— Information —
>>>>
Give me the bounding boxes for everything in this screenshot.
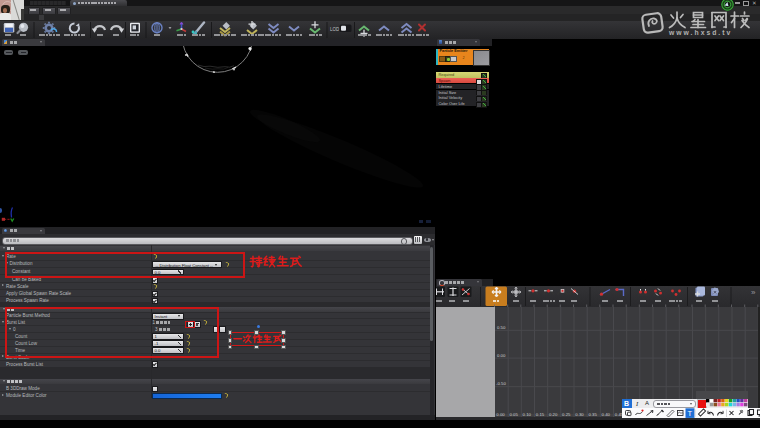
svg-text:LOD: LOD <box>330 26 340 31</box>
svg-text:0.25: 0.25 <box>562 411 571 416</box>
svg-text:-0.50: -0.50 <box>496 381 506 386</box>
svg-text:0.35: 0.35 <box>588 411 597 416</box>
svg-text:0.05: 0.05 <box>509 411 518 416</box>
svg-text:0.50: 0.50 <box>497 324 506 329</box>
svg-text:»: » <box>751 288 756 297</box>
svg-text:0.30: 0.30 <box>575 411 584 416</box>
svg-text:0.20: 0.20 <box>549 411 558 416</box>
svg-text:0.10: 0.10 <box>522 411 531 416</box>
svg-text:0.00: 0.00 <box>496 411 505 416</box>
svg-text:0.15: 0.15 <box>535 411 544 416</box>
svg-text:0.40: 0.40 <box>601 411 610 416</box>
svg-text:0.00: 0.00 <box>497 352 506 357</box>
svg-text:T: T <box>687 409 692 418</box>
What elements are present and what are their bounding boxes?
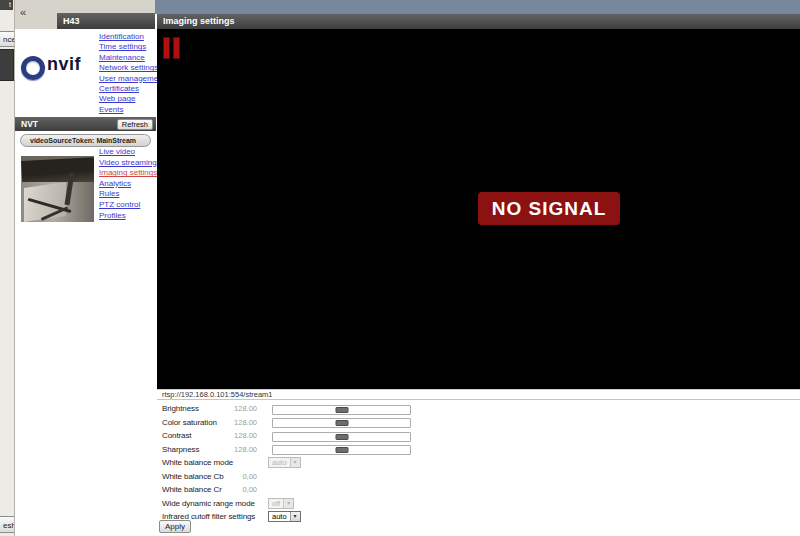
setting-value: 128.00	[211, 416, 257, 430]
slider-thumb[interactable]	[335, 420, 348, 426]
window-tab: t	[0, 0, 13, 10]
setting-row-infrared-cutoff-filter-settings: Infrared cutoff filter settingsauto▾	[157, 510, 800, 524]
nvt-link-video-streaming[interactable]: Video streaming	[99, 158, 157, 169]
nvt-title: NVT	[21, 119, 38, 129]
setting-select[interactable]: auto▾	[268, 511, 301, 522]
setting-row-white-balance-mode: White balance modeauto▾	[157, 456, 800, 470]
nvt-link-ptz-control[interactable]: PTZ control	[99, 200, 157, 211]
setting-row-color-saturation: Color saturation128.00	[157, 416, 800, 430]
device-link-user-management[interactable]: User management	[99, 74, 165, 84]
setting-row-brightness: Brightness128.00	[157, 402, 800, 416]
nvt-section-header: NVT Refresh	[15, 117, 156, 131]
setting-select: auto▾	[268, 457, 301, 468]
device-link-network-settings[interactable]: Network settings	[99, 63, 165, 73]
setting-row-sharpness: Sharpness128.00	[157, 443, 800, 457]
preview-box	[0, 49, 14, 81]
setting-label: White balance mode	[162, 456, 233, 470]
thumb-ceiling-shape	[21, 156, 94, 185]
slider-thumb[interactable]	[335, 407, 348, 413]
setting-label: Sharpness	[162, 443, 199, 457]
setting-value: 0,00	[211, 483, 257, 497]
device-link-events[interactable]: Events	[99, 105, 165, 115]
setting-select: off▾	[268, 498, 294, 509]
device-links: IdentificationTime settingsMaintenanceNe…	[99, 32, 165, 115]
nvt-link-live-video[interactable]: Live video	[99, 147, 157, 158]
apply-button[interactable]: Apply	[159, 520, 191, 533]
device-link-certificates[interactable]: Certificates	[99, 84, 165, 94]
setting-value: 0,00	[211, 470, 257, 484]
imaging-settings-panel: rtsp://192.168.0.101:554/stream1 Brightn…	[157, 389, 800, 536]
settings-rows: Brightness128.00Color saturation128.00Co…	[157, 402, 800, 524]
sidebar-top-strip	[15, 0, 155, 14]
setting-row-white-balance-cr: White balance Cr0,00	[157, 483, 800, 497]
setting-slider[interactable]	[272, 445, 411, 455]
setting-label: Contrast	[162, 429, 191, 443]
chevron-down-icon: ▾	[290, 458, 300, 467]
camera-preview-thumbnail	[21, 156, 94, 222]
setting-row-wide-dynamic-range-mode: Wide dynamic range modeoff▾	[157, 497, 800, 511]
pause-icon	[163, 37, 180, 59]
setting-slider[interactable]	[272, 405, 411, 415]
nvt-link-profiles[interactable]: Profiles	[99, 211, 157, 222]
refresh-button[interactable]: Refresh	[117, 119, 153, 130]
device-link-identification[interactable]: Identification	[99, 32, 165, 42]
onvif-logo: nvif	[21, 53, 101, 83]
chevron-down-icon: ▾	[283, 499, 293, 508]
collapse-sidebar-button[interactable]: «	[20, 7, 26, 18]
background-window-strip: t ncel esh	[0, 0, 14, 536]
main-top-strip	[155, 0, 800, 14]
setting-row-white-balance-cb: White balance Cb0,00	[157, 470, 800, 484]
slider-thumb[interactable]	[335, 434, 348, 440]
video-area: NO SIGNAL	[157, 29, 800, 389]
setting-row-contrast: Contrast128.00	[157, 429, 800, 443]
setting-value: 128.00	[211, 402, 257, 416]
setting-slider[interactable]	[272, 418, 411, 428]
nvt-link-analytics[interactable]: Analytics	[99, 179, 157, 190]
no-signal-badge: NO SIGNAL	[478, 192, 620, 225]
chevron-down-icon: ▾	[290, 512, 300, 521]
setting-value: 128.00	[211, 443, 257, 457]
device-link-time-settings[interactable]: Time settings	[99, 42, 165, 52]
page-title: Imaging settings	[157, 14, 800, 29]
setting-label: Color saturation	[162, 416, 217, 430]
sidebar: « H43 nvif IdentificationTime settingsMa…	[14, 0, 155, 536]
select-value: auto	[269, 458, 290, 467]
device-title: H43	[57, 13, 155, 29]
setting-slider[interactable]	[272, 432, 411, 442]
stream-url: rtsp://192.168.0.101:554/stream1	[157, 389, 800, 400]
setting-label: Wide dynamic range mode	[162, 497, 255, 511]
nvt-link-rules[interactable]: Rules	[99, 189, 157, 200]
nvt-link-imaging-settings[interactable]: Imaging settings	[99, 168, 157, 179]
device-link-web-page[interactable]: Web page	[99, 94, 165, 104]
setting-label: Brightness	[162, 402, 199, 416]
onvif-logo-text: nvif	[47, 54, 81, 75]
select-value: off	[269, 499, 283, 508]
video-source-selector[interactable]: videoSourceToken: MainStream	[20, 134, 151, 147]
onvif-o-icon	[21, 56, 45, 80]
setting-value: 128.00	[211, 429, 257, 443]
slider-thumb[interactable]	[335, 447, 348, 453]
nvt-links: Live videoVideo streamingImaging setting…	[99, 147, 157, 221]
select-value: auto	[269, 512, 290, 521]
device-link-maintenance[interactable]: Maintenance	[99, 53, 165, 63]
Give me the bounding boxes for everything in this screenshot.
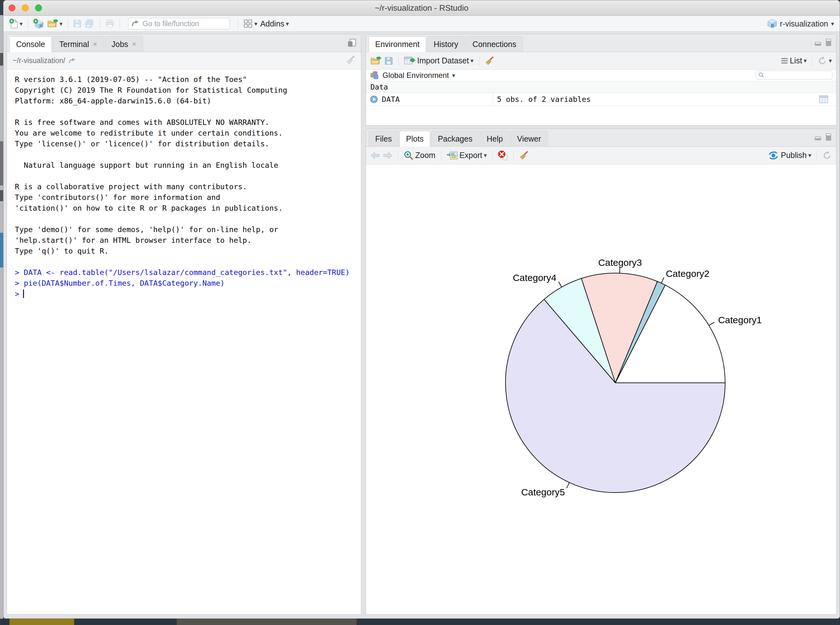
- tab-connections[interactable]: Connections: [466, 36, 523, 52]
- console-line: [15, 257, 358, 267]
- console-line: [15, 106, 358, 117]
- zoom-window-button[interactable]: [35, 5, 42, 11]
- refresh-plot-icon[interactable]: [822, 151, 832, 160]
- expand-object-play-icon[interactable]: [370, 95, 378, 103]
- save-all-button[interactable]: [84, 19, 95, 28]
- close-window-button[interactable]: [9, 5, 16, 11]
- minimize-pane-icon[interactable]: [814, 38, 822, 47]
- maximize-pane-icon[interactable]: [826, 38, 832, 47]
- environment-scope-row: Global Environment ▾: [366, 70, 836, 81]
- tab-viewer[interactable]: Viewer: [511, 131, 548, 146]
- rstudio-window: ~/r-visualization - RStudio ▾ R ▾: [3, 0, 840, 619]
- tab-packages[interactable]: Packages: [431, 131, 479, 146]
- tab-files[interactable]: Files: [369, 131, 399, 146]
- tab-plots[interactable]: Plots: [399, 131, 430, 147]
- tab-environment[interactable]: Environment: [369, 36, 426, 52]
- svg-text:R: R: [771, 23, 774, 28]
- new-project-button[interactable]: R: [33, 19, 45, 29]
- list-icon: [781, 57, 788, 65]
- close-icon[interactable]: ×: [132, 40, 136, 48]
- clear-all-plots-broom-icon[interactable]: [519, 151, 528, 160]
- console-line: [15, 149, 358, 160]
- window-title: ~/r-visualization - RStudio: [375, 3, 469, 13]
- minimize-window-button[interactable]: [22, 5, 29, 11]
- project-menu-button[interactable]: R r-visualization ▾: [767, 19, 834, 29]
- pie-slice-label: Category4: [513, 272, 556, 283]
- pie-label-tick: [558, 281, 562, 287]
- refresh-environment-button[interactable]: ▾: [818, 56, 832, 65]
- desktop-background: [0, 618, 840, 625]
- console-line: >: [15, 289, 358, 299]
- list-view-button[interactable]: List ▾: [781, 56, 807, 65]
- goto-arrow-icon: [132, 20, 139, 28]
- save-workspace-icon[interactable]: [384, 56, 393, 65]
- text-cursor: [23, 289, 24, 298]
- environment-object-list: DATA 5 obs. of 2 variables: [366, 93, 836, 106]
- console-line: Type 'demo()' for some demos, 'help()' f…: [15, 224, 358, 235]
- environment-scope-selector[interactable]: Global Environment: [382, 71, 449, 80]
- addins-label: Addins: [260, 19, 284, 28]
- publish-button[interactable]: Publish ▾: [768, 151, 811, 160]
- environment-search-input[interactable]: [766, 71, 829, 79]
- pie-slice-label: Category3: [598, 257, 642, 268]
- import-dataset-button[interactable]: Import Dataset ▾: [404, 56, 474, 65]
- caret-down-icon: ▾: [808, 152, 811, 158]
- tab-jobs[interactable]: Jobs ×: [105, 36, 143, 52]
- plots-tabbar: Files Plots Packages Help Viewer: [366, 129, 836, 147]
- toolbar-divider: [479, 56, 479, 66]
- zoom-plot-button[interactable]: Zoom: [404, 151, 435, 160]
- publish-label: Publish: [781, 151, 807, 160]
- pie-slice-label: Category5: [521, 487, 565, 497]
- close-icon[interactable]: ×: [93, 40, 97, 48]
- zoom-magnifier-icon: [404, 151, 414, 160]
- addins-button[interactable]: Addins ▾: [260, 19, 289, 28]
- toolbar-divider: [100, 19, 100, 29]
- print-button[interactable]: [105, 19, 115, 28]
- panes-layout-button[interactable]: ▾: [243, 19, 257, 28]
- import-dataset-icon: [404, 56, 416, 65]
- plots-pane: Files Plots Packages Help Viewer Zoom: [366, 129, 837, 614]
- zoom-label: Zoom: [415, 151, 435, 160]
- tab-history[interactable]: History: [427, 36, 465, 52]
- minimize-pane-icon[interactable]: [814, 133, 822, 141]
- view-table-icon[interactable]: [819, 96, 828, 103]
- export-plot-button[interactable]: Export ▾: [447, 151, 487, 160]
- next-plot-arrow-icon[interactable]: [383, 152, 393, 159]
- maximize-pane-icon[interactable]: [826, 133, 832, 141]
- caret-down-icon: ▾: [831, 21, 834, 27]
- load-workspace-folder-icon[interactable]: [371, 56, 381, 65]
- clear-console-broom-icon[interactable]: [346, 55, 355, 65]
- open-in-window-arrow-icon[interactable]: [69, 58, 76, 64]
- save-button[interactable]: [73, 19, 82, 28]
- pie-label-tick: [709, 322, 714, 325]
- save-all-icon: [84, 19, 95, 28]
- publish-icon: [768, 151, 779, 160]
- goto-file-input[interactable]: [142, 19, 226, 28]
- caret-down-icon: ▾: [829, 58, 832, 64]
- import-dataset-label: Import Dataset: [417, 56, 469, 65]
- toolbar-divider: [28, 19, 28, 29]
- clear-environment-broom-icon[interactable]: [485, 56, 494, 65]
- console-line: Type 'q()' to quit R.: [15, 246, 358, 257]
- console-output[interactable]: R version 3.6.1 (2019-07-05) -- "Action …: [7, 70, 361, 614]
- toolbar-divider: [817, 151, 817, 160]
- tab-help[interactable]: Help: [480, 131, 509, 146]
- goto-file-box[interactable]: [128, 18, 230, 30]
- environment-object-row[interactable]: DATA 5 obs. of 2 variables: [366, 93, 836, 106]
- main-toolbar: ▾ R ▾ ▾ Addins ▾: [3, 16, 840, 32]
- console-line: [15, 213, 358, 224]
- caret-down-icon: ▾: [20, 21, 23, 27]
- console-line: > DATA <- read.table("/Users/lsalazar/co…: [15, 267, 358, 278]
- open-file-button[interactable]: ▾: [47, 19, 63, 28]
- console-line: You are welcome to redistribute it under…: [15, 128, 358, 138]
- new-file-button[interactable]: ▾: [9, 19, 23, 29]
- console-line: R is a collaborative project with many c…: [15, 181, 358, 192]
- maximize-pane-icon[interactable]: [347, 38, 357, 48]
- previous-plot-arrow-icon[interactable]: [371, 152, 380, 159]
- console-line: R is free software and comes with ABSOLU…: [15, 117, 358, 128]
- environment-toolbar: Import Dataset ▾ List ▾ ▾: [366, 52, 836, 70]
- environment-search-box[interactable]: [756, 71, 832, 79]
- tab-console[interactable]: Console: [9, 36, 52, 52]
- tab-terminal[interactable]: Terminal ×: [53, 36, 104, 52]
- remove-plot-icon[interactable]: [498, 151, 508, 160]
<<<<
— What you need to do —
Reply with only the number of lines in the material above where the string "RStudio" appears.

— Expected answer —
2